Script = https://s1.trrsf.com/update-1770314720/fe/zaz-ui-t360/_js/transition.min.js
PUBLICIDADE

Da pele ao tratamento: estratégias para combater a acne de forma segura

Acabe com a acne: entenda causas, predisposição genética e hormonal, tratamentos eficazes e mudanças de hábito para uma pele saudável

19 mar 2026 - 09h30
Compartilhar
Exibir comentários

A acne é uma queixa frequente em consultórios dermatológicos e afeta pessoas de diferentes idades, não apenas adolescentes. Apesar de ser um quadro comum, ainda gera muitas dúvidas sobre por que algumas pessoas desenvolvem mais espinhas e cravos do que outras e quais fatores realmente influenciam no aparecimento dessas lesões. Profissionais de saúde indicam que a condição envolve uma combinação de hormônios, predisposição genética, produção de sebo e ação de bactérias que vivem naturalmente na pele.

Dermatologistas explicam que a acne não está ligada apenas à estética, pois pode impactar a rotina, a autoconfiança e até relações sociais. Ao mesmo tempo, reforçam que existem diferentes formas de controle, desde cuidados diários simples até tratamentos mais complexos, prescritos após avaliação médica. A seguir, a reportagem reúne explicações técnicas em linguagem acessível, além de relatos de especialistas que lidam diariamente com pacientes com esse tipo de problema de pele.
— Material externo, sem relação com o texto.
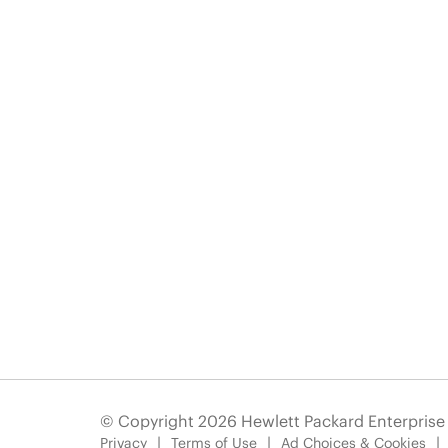
© Copyright 2026 Hewlett Packard Enterpris
Privacy
Terms of Use
Ad Choices & Cookies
O que é acne e por que algumas pessoas têm mais espinhas?

A acne é uma alteração inflamatória dos folículos pilossebáceos, estrutura onde o pelo e a glândula sebácea se encontram. Quando há excesso de sebo, acúmulo de células mortas e obstrução dos poros, forma-se um ambiente propício para o surgimento de cravos, espinhas inflamadas e, em casos mais intensos, nódulos e cistos. Esse processo pode ocorrer em diferentes regiões do corpo, como rosto, costas, tórax e ombros.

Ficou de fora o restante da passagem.